Em seus estudos sobre o narcisismo, Sigmund Freud (1856-1939) insistiu em que as mulheres bonitas exerciam fascínio sobre os homens não só pela beleza, mas também devido à combinação de traços psicológicos que são associados a ela (exibicionismo, altivez, egoísmo). Essa combinação de beleza com o jeito de ser foi reafirmada agora por pesquisa feita pelas Universidades de Madri, Barcelona e Edimburgo. Após comparar fisionomias e fazer testes com voluntários, os autores concluíram que os abençoados com traços simétricos e atraentes eram os mais egoístas.

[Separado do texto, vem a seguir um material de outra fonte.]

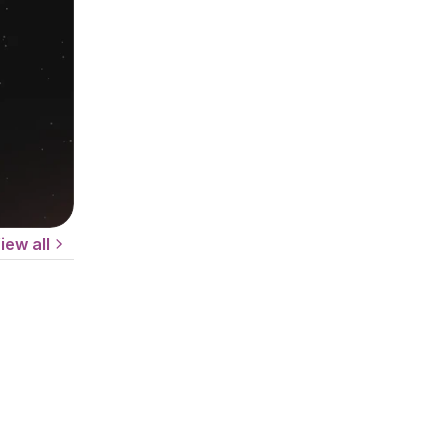
iew all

Gente assim atrai pessoas que renunciam a uma parte de seu próprio narcisismo e estão em busca do amor, ou, enfim, precisando de alguém para admirar e preencher a própria falta de brilho. Amar mulheres e homens bonitos e narcisistas, porém, pode gerar desencontro e decepção: eles e elas amam só a si mesmos, gostam é de ser amados e colocados no centro das atenções. Não se ligam nas necessidades alheias.
É bom, portanto, evitar o fascínio desmedido pela beleza. Mas ele também não pode ser substituído por um desprezo invejoso — por exemplo, vendo nos belos apenas uma “propaganda enganosa”. Tom Jobim (1927-1994) estava certo quando compôs os versos de sua Garota de Ipanema — “Olha que coisa mais linda, mais cheia de graça...”. A beleza é bemvinda. Contudo, pessoas agraciadas pela sorte de tê-la não estão livres de precisar crescer para além das aparências, sob pena de se tornarem parasitas de seus dotes físicos e, portanto, estagnadas. E os que se encantam ingenuamente com elas devem ficar conscientes de que outros traços não tão lindos assim — ou até feios! — podem coexistir com a beleza, fazendo-os sofrer, até o momento em que descubram sua ilusão.